Il bambino della scuola dell’infanzia presenta caratteristiche di pensiero e di percezione di ciò che lo circonda che, in larga, parte sfuggono alla capacità di comprensione dell’adulto.
La componente ludica e lo sviluppo di ambienti che sono propri al bambino di questa età presuppongono un considerevole sforzo di adattamento nella ricerca di forme comunicative che possano essere consone al modo di pensare del bambino di questa età.
Ma ciò che maggiormente importa, in una riflessione che intende essere al tempo stesso sociale ed economica, è l’importanza che riveste la prima infanzia in rapporto alle possibilità di inserimento sociale e di apprendimento di ciò che sarà il bambino divenuto adulto. Numerosi studi mostrano che è nei primi anni di vita che si costruiscono le basi mentali e di personalità che consentono all’uomo di superare le insidie di una società che richiede sempre più doti di mobilità e di apprendimento permanente.
La traduzione operativa di un simile preambolo avviene in famiglia, ma non solo. La qualità sociale dell’ambiente nel quale il bambino muove i primi passi della socializzazione è altrettanto importante; così come è importante la creazione di spazi e di luoghi che consentano al bambino di sviluppare attività che facciano parte del suo essere bambino.

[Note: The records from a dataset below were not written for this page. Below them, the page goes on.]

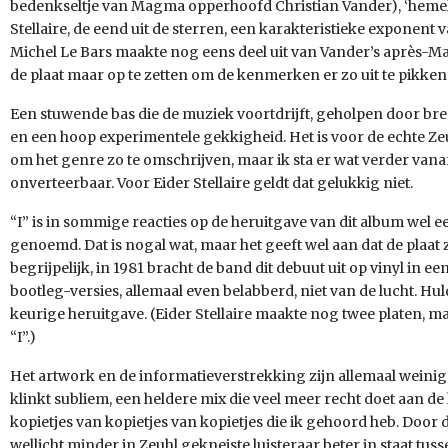
bedenkseltje van Magma opperhoofd Christian Vander), ‘hemelse
Stellaire, de eend uit de sterren, een karakteristieke exponen
Michel Le Bars maakte nog eens deel uit van Vander’s après-M
de plaat maar op te zetten om de kenmerken er zo uit te pikken
Een stuwende bas die de muziek voortdrijft, geholpen door bre
en een hoop experimentele gekkigheid. Het is voor de echte Ze
om het genre zo te omschrijven, maar ik sta er wat verder van
onverteerbaar. Voor Eider Stellaire geldt dat gelukkig niet.
“I” is in sommige reacties op de heruitgave van dit album wel ee
genoemd. Dat is nogal wat, maar het geeft wel aan dat de plaat 
begrijpelijk, in 1981 bracht de band dit debuut uit op vinyl in e
bootleg-versies, allemaal even belabberd, niet van de lucht. Hul
keurige heruitgave. (Eider Stellaire maakte nog twee platen, maa
“I”.)
Het artwork en de informatieverstrekking zijn allemaal wein
klinkt subliem, een heldere mix die veel meer recht doet aan de
kopietjes van kopietjes van kopietjes die ik gehoord heb. Door 
wellicht minder in Zeuhl gekneiste luisteraar beter in staat tus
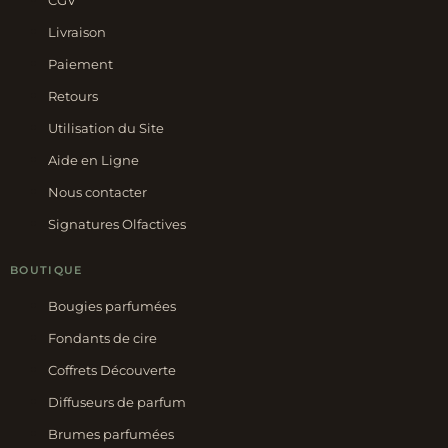
CGV
Livraison
Paiement
Retours
Utilisation du Site
Aide en Ligne
Nous contacter
Signatures Olfactives
BOUTIQUE
Bougies parfumées
Fondants de cire
Coffrets Découverte
Diffuseurs de parfum
Brumes parfumées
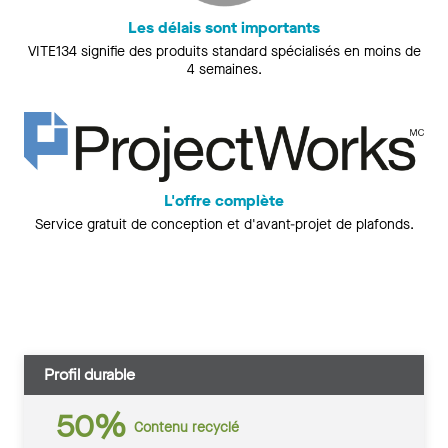
Les délais sont importants
VITE134 signifie des produits standard spécialisés en moins de
4 semaines.
L'offre complète
Service gratuit de conception et d'avant-projet de plafonds.
Profil durable
50%
Contenu recyclé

Attraverso minimovingAlps si è capito che conosciamo poco e male ciò che sono i modi di vedere e di capire i luoghi in cui il bambino sviluppa la sua prima conoscenza del mondo. Un mondo che, come si vedrà nel seguito del presente documento, appare ancora poco disposto ad essere concepito per l’"essere bambino".
 
    I confini, le barriere, gli ostacoli sono parte di una concezione del territorio che sembra provocare nel bambino, in permanenza, il desiderio del loro superamento; ma anche i numerosi luoghi abbandonati da un’architettura che ha risposto in forma unilaterale alle aspirazioni di coloro che hanno voluto marcare la loro presenza sul territorio, sono spazi di cui, sovente all’insaputa degli adulti, i bambini si sono appropriati per dare un senso a ciò che per l’adulto è luogo di abbandono e di dimenticanza.
Si direbbe che sovente la legge del caso e la legge di ciò che non rientra più nella sfera di interesse dell’adulto possano essere spazio di conquista per il bambino.

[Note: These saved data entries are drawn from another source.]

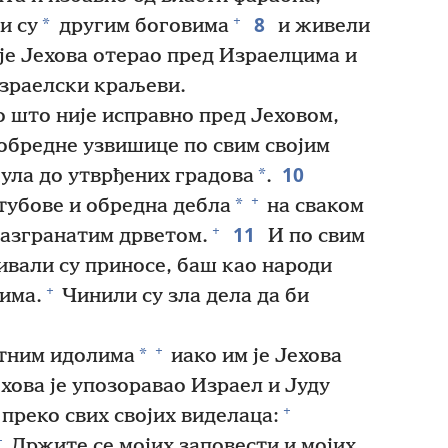
8
+
*
и су
другим боговима
и живели
 је Јехова отерао пред Израелцима и
израелски краљеви.
 што није исправно пред Јеховом,
обредне узвишице по свим својим
10
*
ула до утврђених градова
.
+
*
тубове и обредна дебла
на сваком
11
+
разгранатим дрветом.
И по свим
вали су приносе, баш као народи
+
њима.
Чинили су зла дела да би
+
*
тним идолима
иако им је Јехова
хова је упозоравао Израел и Јуду
+
 преко свих својих виделаца:
+
Држите се мојих заповести и мојих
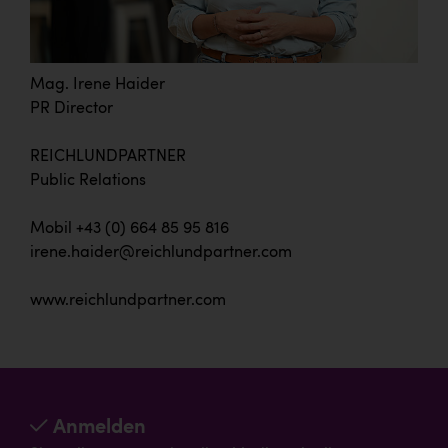
Mag. Irene Haider
PR Director
REICHLUNDPARTNER
Public Relations
Mobil +43 (0) 664 85 95 816
irene.haider@reichlundpartner.com
www.reichlundpartner.com
Anmelden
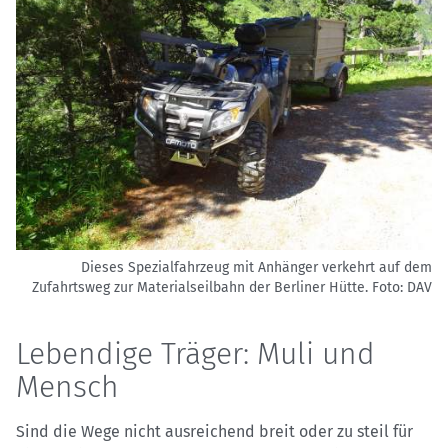
Dieses Spezialfahrzeug mit Anhänger verkehrt auf dem
Zufahrtsweg zur Materialseilbahn der Berliner Hütte.
Foto: DAV
Lebendige Träger: Muli und
Mensch
Sind die Wege nicht ausreichend breit oder zu steil für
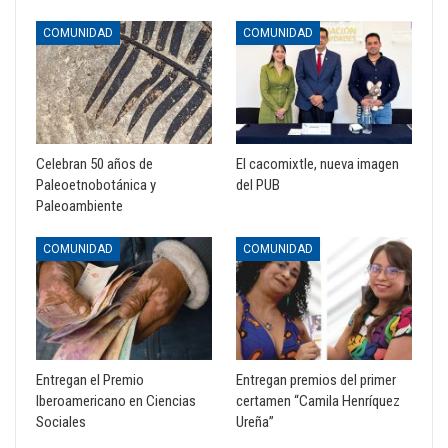
COMUNIDAD
COMUNIDAD
Celebran 50 años de
El cacomixtle, nueva imagen
Paleoetnobotánica y
del PUB
Paleoambiente
COMUNIDAD
COMUNIDAD
Entregan el Premio
Entregan premios del primer
Iberoamericano en Ciencias
certamen “Camila Henríquez
Sociales
Ureña”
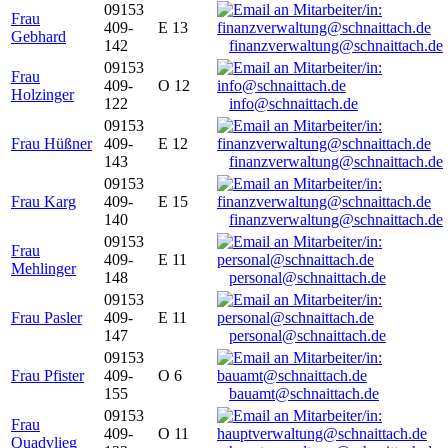
09153
Frau
409-
E 13
Gebhard
142
finanzverwaltung@schnaittach.de
09153
Frau
409-
O 12
Holzinger
122
info@schnaittach.de
09153
Frau Hüßner
409-
E 12
143
finanzverwaltung@schnaittach.de
09153
Frau Karg
409-
E 15
140
finanzverwaltung@schnaittach.de
09153
Frau
409-
E 11
Mehlinger
148
personal@schnaittach.de
09153
Frau Pasler
409-
E 11
147
personal@schnaittach.de
09153
Frau Pfister
409-
O 6
155
bauamt@schnaittach.de
09153
Frau
409-
O 11
Quadvlieg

MinimovingAlps intende far uscire dal caso e dall’episodico ciò che è lo spazio concesso al bambino.
 
    In minimovingAlps gli spazi e i luoghi sono fatti di cose che rispondono, in primo luogo, al modo culturale di vedere il mondo da parte del bambino di età prescolastica.
In Vallemaggia tale tentativo è in atto. Esso si traduce in un’attiva partecipazione da parte del bambino nella progettazione di spazi, parchi, nei quali gli viene concesso di trascorrere i momenti della sua infanzia.
Per dare seguito ad un simile progetto si auspica che artigiani della valle collaborino nella costruzione di oggetti ludici ed esperienziali; oggetti concepiti dando seguito alle indicazioni dei bambini del prescolastico.
La componente economica prende forma nel momento in cui gli oggetti, di cui sopra, entrano a far parte di un mercato in cui, a livello nazionale, e non solo, si affaccia la riscoperta dell’infanzia come unico e irripetibile momento nel divenire dell’uomo. A quel momento il prodotto artigianale della Vallemaggia, destinato inizialmente in piccolo numero al primo parco giochi concepito dando seguito al design infantile, si trasforma in prodotto che risponde alla domanda di molti altri bambini.
In altre parole la traduzione delle fotografie di minimovingAlps in oggetti in grado di offrire uno spazio di pensiero che favorisce la crescita delle future generazioni si sarà trasformato, anche, in un’importante area di incremento economico.